Published In The Straits Times on February 10, 2016
SINGAPORE – The Health Sciences Authority (HSA) is alerting the public about two illegal weight loss products. Two people who took the products suffered hallucinations and acute kidney failure, said a statement on Wednesday morning.
One product, Nutri Drops Grapefruit Diet, was labelled as containing natural ingredients. But HSA’s testing found that it contained “potent, undeclared chemical ingredients” such as the weight loss drug sibutramine.
Sibutramine has been banned in Singapore since 2010 due to serious safety concerns about its effects on the heart and circulatory system. Its possible effects include high blood pressure and heart attacks.

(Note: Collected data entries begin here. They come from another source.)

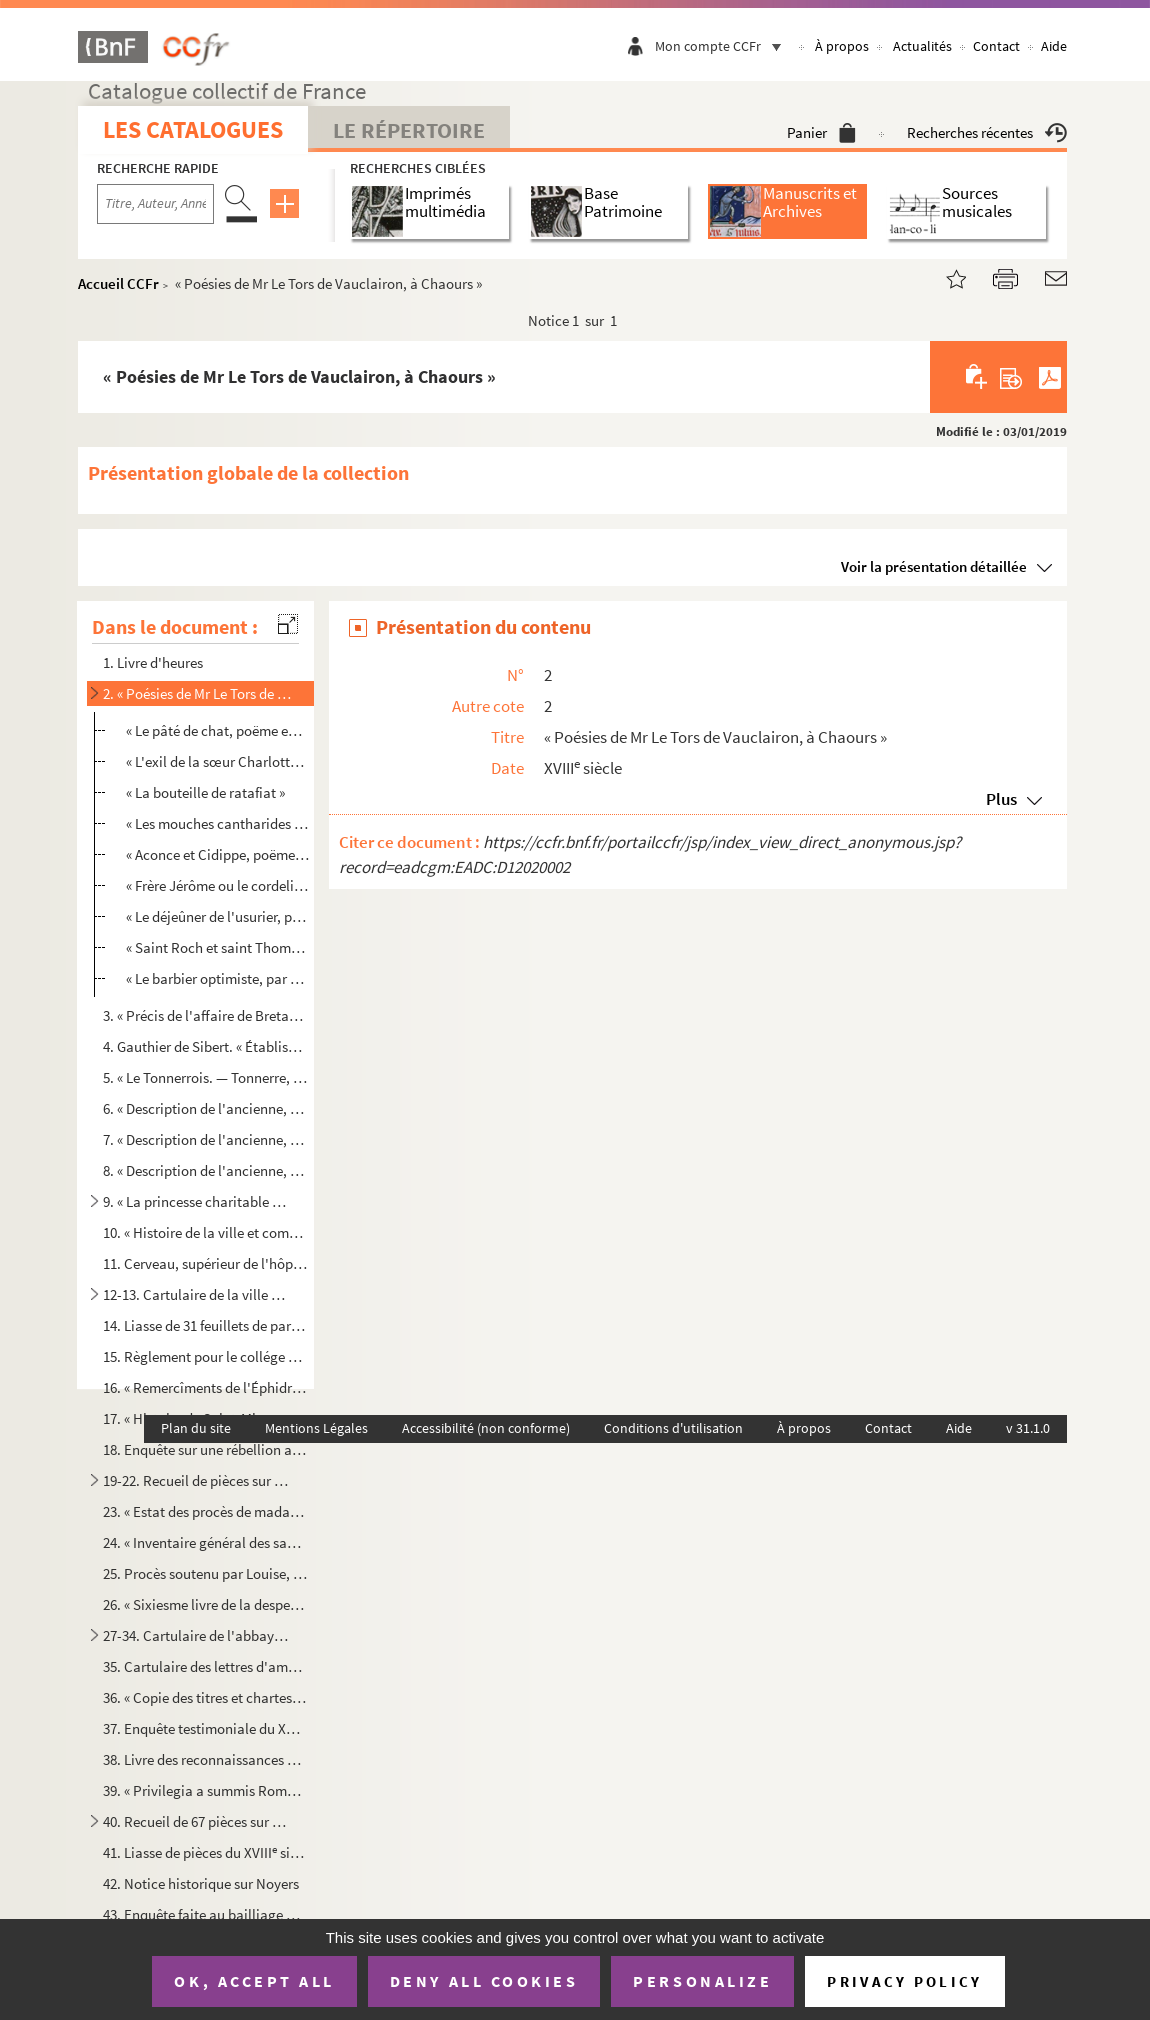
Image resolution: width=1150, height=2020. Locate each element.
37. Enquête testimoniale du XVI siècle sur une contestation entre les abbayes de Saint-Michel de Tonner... (205, 1728)
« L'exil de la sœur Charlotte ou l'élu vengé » (218, 761)
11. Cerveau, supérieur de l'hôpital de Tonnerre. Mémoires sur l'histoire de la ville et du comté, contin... (205, 1263)
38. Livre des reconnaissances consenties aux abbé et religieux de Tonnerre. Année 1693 (205, 1759)
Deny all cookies (484, 1981)
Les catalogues (193, 129)
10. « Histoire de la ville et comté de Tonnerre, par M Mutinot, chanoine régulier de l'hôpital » (205, 1232)
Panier (821, 132)
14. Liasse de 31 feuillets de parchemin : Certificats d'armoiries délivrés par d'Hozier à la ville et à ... (205, 1325)
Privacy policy (904, 1981)
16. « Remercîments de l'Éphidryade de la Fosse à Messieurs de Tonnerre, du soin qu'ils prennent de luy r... (205, 1387)
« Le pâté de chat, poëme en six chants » (218, 730)
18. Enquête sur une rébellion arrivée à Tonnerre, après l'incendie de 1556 (205, 1449)
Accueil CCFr (118, 283)
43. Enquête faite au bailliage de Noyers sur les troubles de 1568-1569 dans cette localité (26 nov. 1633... (205, 1914)
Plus (1001, 799)
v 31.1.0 (1028, 1428)
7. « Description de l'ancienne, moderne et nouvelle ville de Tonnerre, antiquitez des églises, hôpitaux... (205, 1139)
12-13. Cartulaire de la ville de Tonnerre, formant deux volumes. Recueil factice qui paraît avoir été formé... (197, 1294)
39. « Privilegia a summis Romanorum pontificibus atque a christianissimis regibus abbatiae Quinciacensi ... (205, 1790)
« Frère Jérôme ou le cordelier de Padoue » (218, 885)
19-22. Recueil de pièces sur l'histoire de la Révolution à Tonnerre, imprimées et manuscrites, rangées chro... (197, 1480)
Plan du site (196, 1428)
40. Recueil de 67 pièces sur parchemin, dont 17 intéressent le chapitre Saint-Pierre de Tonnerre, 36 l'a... (197, 1821)
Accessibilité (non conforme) (486, 1428)
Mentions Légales (316, 1428)
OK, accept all (254, 1981)
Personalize (702, 1981)
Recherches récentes (987, 132)
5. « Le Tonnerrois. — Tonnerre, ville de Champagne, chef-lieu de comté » (205, 1077)
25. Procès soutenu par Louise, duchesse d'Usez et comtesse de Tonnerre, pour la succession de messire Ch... (205, 1573)
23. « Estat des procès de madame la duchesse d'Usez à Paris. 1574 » (205, 1511)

The product also contained phenolphthalein, which may cause rashes, abdominal cramps, bone pain, difficulty in breathing and kidney disorders.
Nutrex Research Adipodex, marketed online as a dietary supplement, was labelled as containing yohimbine, a potent medicinal ingredient that is not allowed in supplements sold in Singapore, and is only for use “under strict medical supervision”.
The two hospitalisation cases were recently reported to HSA by healthcare professionals. A female teenager had hallucinations after taking Nutri Drops Grapefruit Diet for more than a month, while a man in his 20s suffered acute kidney failure after taking Nutrex Research Adipodex.
Both products were bought online and were touted to help in weight loss. Investigations by HSA are ongoing.
HSA advised those who are now taking the products to stop using them immediately and consult a doctor if they feel unwell. It also exhorted the public to be wary of complementary health products such as supplements and traditional medications “which make exaggerated claims or promise to provide rapid weight loss” and to be cautious when buying products and getting them from reliable local sources rather than online.
HSA said it will take strong enforcement action against those who sell and supply illegal health products containing potent medicinal ingredients. Anyone convicted of selling such products may be fined up to $10,000, jailed for up to two years or both under the Poisons Act. They could also be fined up to $5,000, jailed for up to two years or both under the Medicines Act.